Der deutsche Raum liegt mir sehr nahe, obwohl mein Weg zur deutschen Sprache mehr als dornenreich war. Ich habe die Grundschule des Slowakischen Freien Rundfunks in Neusohl/Banská Bystrica besucht, die immer noch eine der besten Grundschulen mit Schwerpunkt Sprachen ist, wo ich der Deutschklasse zugeteilt wurde. Neben Mathematik und Slowakisch war Deutsch eines der Fächer, die ich am wenigsten mochte. Mehrmals wollten sie mich wegen schlechter Leistungen von der Schule in eine allgemeinbildende Schule versetzen. Der Wendepunkt kam in der achten Klasse, als ich unter dem Einfluss eines Freundes angefangen habe, Sendungen auf RTL2 zu sehen. Plötzlich wurde etwas, das ich gehasst hatte, zu etwas, das ich sehr genoss und über das ich immer mehr wissen wollte. Ich bin in einem Jahr vom schlechtesten Schüler der Klasse zu einem der besten sechs der Schule aufgestiegen. Deutsch hat mich dann in der Sekundarstufe an die Hotel-Akademie geführt, wo wir bis zu acht Stunden Deutsch pro Woche hatten.

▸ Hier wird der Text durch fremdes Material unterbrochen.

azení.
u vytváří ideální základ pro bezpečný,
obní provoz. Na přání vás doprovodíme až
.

Bei einem interaktiven Konzert im Oktober © Marek Jancuch
Bei einem interaktiven Konzert im Oktober © Marek Jancuch

Jetzt sind wir in der Weihnachtszeit. Welche Musik würdest du den Lesern für die winterliche Zeit empfehlen?

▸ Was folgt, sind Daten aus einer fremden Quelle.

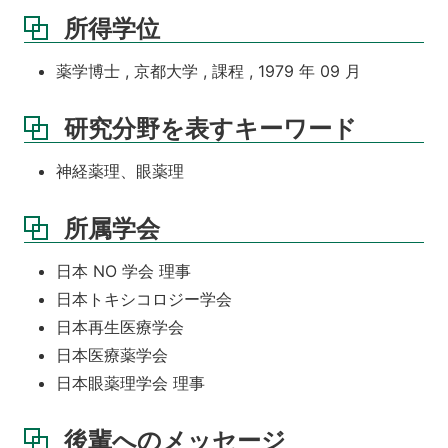
所得学位
薬学博士 , 京都大学 , 課程 , 1979 年 09 月
研究分野を表すキーワード
神経薬理、眼薬理
所属学会
日本 NO 学会 理事
日本トキシコロジー学会
日本再生医療学会
日本医療薬学会
日本眼薬理学会 理事
後輩へのメッセージ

Ich würde den Lesern auf jeden Fall von Julius Eastman „Femenine“ empfehlen. Das ist eine Arbeit voller unglaublicher Positivität und Freude. Es bietet einen sehr interessanten Einblick in die Ästhetik des Minimalismus, gemischt mit Pop und Improvisation. Eastman hatte das zwar nicht so beabsichtigt, aber indem er die Glöckchen als Träger des chaotischen Pulses gewählt hat, hat er aus diesem wunderbaren Stück eine wunderschöne 75-minütige Weihnachtsidylle gemacht.

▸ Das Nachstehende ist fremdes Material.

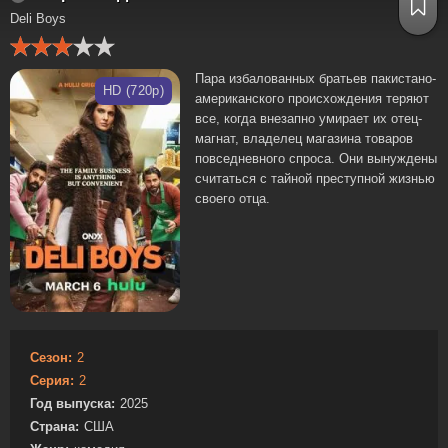
Deli Boys
Пара избалованных братьев пакистано-
HD (720p)
американского происхождения теряют
все, когда внезапно умирает их отец-
магнат, владелец магазина товаров
повседневного спроса. Они вынуждены
считаться с тайной преступной жизнью
своего отца.
Сезон:
2
Серия:
2
Год выпуска:
2025
Страна:
США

Was wünschst du dir für das nächste Jahr 2023?

Den Krieg in der Ukraine mit einem Sieg der Ukraine zu beenden und nicht mit autoritären Ländern zu kooperieren, die ihr eigenes Volk und ihre Rechte unterdrücken. Und natürlich, dass die Menschen um mich herum, meine Familie und Freunde gesund sind und sich am Leben erfreuen können. Für mich habe ich keine Wünsche.

Hubert Kozar

Das Gespräch führte Hubert Kožár. Für die Reihe „KDJ auf ein Wort“ spricht er mit jungen und junggebliebenen Leuten über die deutsche Sprache, die deutsche Minderheit und ihre Interessen.